Dejando aparte a Jean Girault, realizador de El gendarme de Saint-Tropez (1964) y de sus insustanciales secuelas al servicio del desmadrado Louis de Funès y de su humor naif, el cineasta que seguramente más frecuentó el lugar desde el prisma profesional fue Claude Chabrol, quien rodó allí, total o parcialmente, cuatro de sus películas. Dos de ellas de rango menor, como La ruta de Corinto (1967) e Inocentes con manos sucias (1974), y otras dos bastante más significativas: Les godelureaux (1961), en la que, con la complicidad del actor Jean-Claude Brialy, trazaba el dibujo del dandy bohemio y ocioso, muy en la línea de ciertos antihéroes de la nouvelle vague, y la interesante Las ciervas (1967), retorcido relato de amores heterodoxos protagonizado por Stéphane Audran, Jacqueline Sassard y Jean-Louis Trintignant, que encontraría en Saint-Tropez el marco idóneo en el que afianzar su verosimilitud. Se trata de un filme que el propio Chabrol, años después, definiría como concebido según las modas del momento.
Aunque quizás la película que mejor refleja la idiosincrasia fílmica asociada a Saint-Tropez, con esa fama de escenario proclive a la demostración de estatus social y a la generación de tensiones eróticas a menudo inesperadas, sea La piscina , la exitosa, inquietante y atmosférica cinta dirigida en el verano de 1968 por Jacques Deray, quien disfrutó para su trabajo de un elenco encabezado, ahí es nada, por Romy Schneider, Alain Delon, Maurice Ronet y Jane Birkin.
En la actualidad se siguen rodando películas en Saint-Tropez, al igual que en Amalfi, en Capri, en Venecia, en Niza y en todos esos ambientes que han alimentado peripecias, fantasías y paparazzi, pero cuesta horrores que estas nuevas imágenes se inscriban en la memoria colectiva, como si la masificación, la dispersión de las audiencias y la propia sensación de dejà vu subrayaran un proceso de desmitificación. En producciones como Un engaño de lujo (Pierre Salvadori, 2006) o Los seductores (Pascal Chaumeil, 2010), por ejemplo, ambas rodadas en la Costa Azul, sus respectivos directores se esfuerzan en perseguir un charme de regusto añejo. Incluso parecen conseguirlo por momentos, pero sus propuestas se revelan, a la postre, demasiado inanes, forzadas, desprovistas de una firme vocación de perdurar.
Cuesta resucitar mitologías.
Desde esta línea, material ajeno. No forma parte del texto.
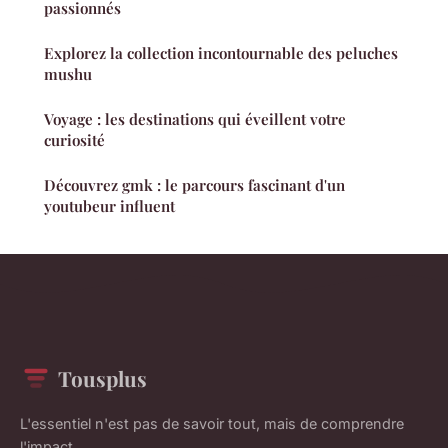
passionnés
Explorez la collection incontournable des peluches
mushu
Voyage : les destinations qui éveillent votre
curiosité
Découvrez gmk : le parcours fascinant d'un
youtubeur influent
Tousplus
L'essentiel n'est pas de savoir tout, mais de comprendre
l'impact.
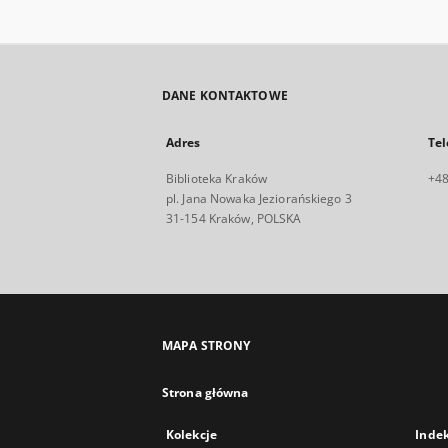
DANE KONTAKTOWE
Adres
Tel
Biblioteka Kraków
+48
pl. Jana Nowaka Jeziorańskiego 3
31-154 Kraków, POLSKA
MAPA STRONY
Strona główna
Kolekcje
Inde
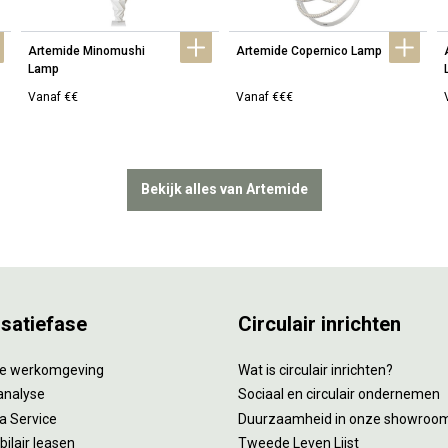
Artemide Minomushi 
Artemide Copernico Lamp
Lamp
Vanaf €€
Vanaf €€€
Bekijk alles van Artemide
isatiefase
Circulair inrichten
tie werkomgeving
Wat is circulair inrichten?
analyse
Sociaal en circulair ondernemen
 a Service
Duurzaamheid in onze showroo
ilair leasen
Tweede Leven Lijst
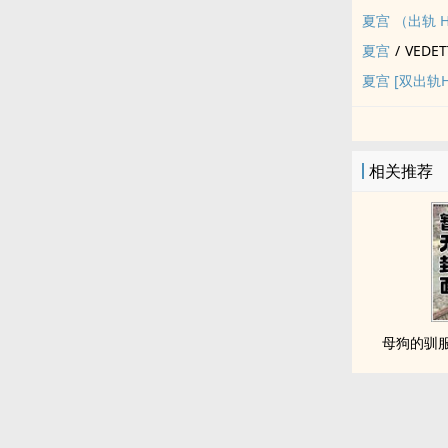
夏宫 （出轨 
夏宫
/
VEDET
夏宫 [双出轨H
相关推荐
母狗的驯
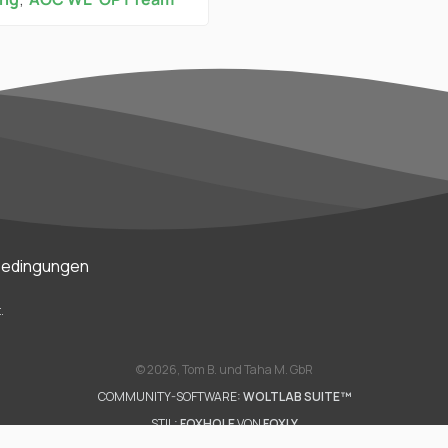
bedingungen
.
©
2026, Tom B. und Taha M. GbR
COMMUNITY-SOFTWARE:
WOLTLAB SUITE™
STIL:
FOXHOLE
VON
FOXLY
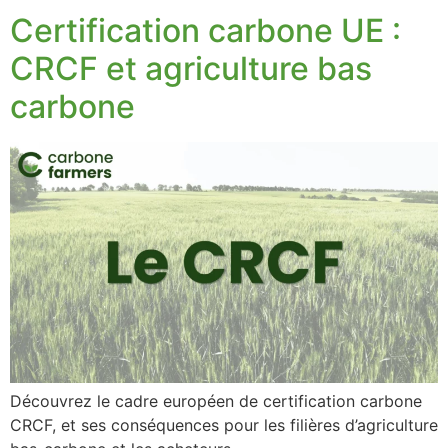
Certification carbone UE :
CRCF et agriculture bas
carbone
Découvrez le cadre européen de certification carbone
CRCF, et ses conséquences pour les filières d’agriculture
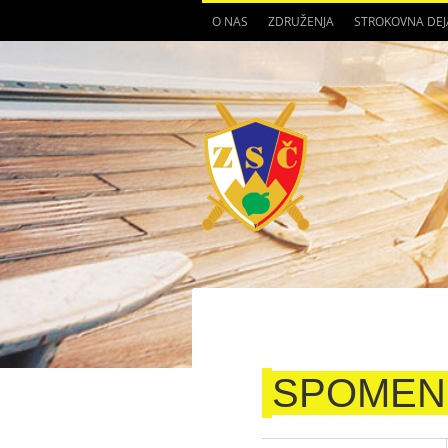
O NAS
ZDRUŽENJA
STROKOVNA DE
SPOMENI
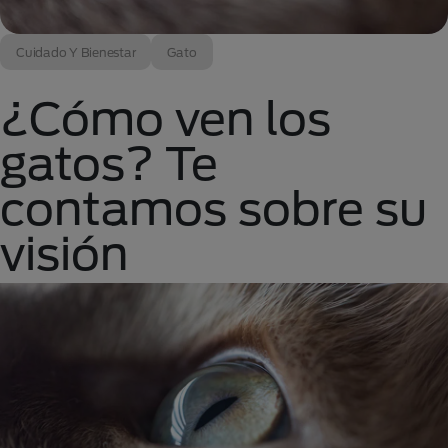
Cuidado Y Bienestar
Gato
¿Cómo ven los
gatos? Te
contamos sobre su
visión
Los tiempos han cambiado: el lujo persiste, pero el genuino glamour de aquellas estrellas que se ganaron a pulso su lugar en el sol ha dimitido a favor de la acostumbrada inconsistencia de las celebrities , denominación bajo la que se agrupa el cajón de sastre del famoseo. Puede que alguien pretenda, a pesar de todos los pesares, acudir a Saint-Tropez este verano atípico, pero está claro que el desencanto acecha: la necesidad de la mascarilla y del mantenimiento de la distancia física no hará sino incrementar la sensación de que aquello ya no es lo que era.